=== Section Start ===
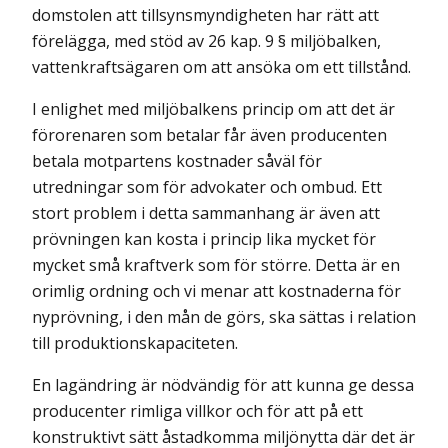
domstolen att tillsynsmyndigheten har rätt att
förelägga, med stöd av 26 kap. 9 § miljöbalken,
vattenkraftsägaren om att ansöka om ett tillstånd.
I enlighet med miljöbalkens princip om att det är
förorenaren som betalar får även producenten
betala motpartens kostnader såväl för
utredningar som för advokater och ombud. Ett
stort problem i detta sammanhang är även att
prövningen kan kosta i princip lika mycket för
mycket små kraftverk som för större. Detta är en
orimlig ordning och vi menar att kostnaderna för
nyprövning, i den mån de görs, ska sättas i relation
till produktionskapaciteten.
En lagändring är nödvändig för att kunna ge dessa
producenter rimliga villkor och för att på ett
konstruktivt sätt åstadkomma miljönytta där det är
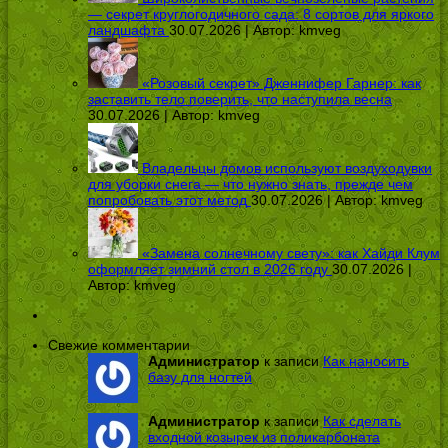
— секрет круглогодичного сада: 8 сортов для яркого
ландшафта
30.07.2026 | Автор:
kmveg
«Розовый секрет» Дженнифер Гарнер: как
заставить тело поверить, что наступила весна
30.07.2026 | Автор:
kmveg
Владельцы домов используют воздуходувки
для уборки снега — что нужно знать, прежде чем
попробовать этот метод
30.07.2026 | Автор:
kmveg
«Замена солнечному свету»: как Хайди Клум
оформляет зимний стол в 2026 году
30.07.2026 |
Автор:
kmveg
Свежие комментарии
Администратор
к записи
Как наносить
базу для ногтей
Администратор
к записи
Как сделать
входной козырек из поликарбоната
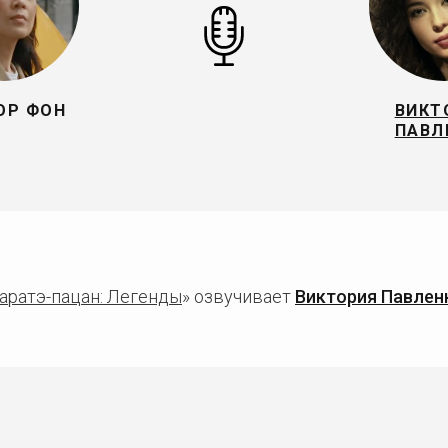
ОР ФОН
ВИКТ
ПАВЛ
аратэ-пацан: Легенды
» озвучивает
Виктория Павлен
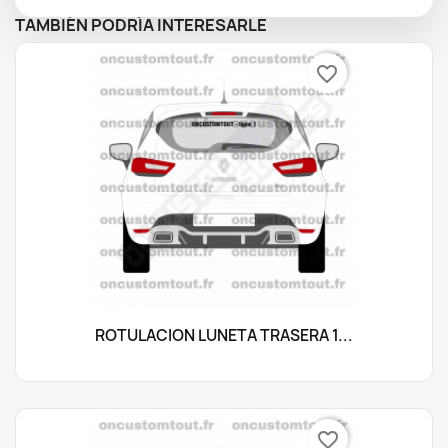
TAMBIÉN PODRÍA INTERESARLE
favorite_border
ROTULACIÓN LUNETA TRASERA 1...
favorite_border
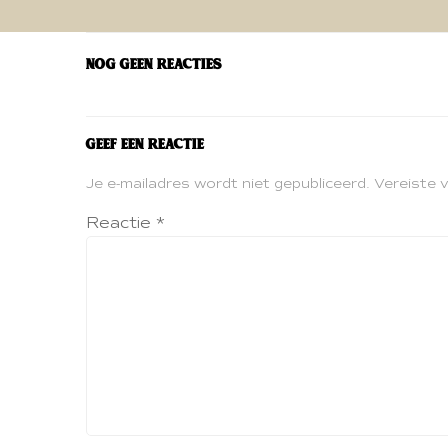
navigatie
Nog geen reacties
Geef een reactie
Je e-mailadres wordt niet gepubliceerd.
Vereiste 
Reactie
*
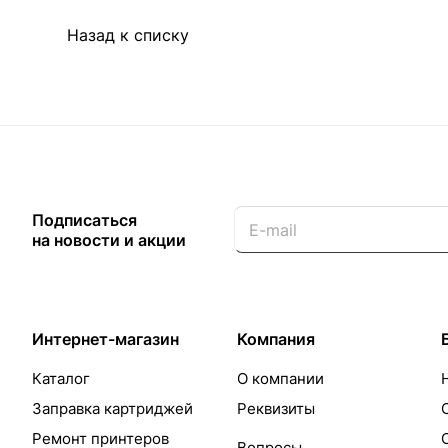
Назад к списку
Подписаться
на новости и акции
Интернет-магазин
Компания
Каталог
О компании
Заправка картриджей
Реквизиты
Ремонт принтеров
Вопросы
=== Section End ===
**Assignment**
Leave the pictures out and output exactly the lines above, from the start of the listing through the line with "prövningen kan kosta".

**Answer space**
domstolen att tillsynsmyndigheten har rätt att
förelägga, med stöd av 26 kap. 9 § miljöbalken,
vattenkraftsägaren om att ansöka om ett tillstånd.
I enlighet med miljöbalkens princip om att det är
förorenaren som betalar får även producenten
betala motpartens kostnader såväl för
utredningar som för advokater och ombud. Ett
stort problem i detta sammanhang är även att
prövningen kan kosta i princip lika mycket för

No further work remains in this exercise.